> Exercise directions
Could you copy out every line of the data where the word "accuracy" occurs?

> Task data

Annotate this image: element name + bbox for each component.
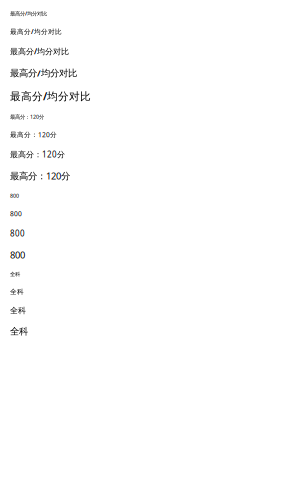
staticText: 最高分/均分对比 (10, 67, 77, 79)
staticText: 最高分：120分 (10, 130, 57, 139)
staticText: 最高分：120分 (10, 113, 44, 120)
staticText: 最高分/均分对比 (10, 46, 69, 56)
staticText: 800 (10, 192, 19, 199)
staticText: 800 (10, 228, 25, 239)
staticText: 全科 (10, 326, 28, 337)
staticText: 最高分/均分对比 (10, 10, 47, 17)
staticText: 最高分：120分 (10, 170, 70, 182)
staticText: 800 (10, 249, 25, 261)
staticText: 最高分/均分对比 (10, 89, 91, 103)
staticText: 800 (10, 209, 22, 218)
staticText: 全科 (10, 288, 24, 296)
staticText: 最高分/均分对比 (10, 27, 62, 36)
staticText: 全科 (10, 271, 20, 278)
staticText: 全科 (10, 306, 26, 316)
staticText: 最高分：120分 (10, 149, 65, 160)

* * *

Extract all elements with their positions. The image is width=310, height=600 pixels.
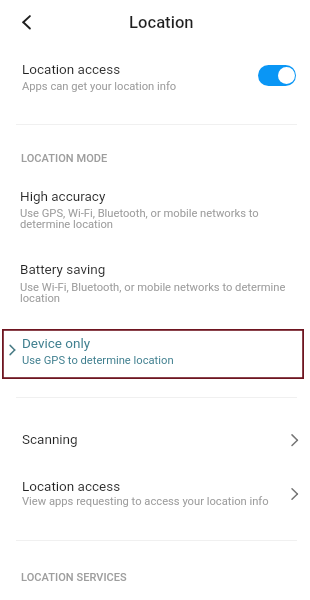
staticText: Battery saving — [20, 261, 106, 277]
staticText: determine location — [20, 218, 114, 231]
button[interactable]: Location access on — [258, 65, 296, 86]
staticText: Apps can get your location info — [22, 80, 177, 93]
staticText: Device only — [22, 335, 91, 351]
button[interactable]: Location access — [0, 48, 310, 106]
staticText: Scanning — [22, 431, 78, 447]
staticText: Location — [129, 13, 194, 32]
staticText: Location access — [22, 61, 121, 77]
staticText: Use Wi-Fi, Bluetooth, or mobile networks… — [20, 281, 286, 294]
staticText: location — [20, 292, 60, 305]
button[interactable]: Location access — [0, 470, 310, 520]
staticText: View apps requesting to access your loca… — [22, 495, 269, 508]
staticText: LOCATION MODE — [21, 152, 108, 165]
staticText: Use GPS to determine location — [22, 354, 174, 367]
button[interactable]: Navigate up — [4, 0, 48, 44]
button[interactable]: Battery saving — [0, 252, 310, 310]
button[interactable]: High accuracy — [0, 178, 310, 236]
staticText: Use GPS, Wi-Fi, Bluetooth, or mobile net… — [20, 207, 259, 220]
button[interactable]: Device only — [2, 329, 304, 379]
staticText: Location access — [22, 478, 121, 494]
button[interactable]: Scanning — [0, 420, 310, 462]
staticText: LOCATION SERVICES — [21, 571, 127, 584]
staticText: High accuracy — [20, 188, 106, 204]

> Result for this exercise
button[interactable]: High accuracy — [0, 178, 310, 236]
staticText: High accuracy — [20, 188, 106, 204]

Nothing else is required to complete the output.